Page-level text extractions
↓↓↓

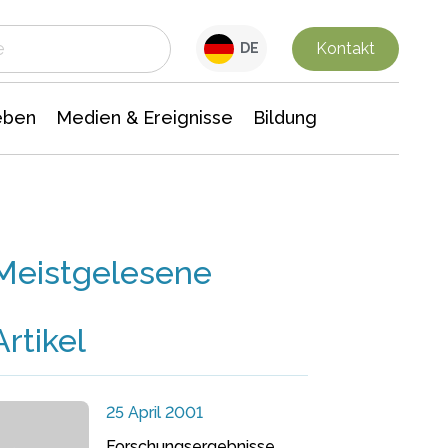
 Leben
Medien & Ereignisse
Interdisziplinäre Forschung
Veranstaltungsnachrichten
n Chemie
Gesellschaftswissenschaften
Kontakt
DE
eben
Medien & Ereignisse
Bildung
Meistgelesene
Artikel
25 April 2001
Forschungsergebnisse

↑↑↑

DIRECTIONS FOR THIS TASK: A faithful, word-for-word version of the records above is needed, with no images in it.

OUTPUT FOR THIS EXERCISE:
 Leben
Medien & Ereignisse
Interdisziplinäre Forschung
Veranstaltungsnachrichten
n Chemie
Gesellschaftswissenschaften
Kontakt
DE
eben
Medien & Ereignisse
Bildung
Meistgelesene
Artikel
25 April 2001
Forschungsergebnisse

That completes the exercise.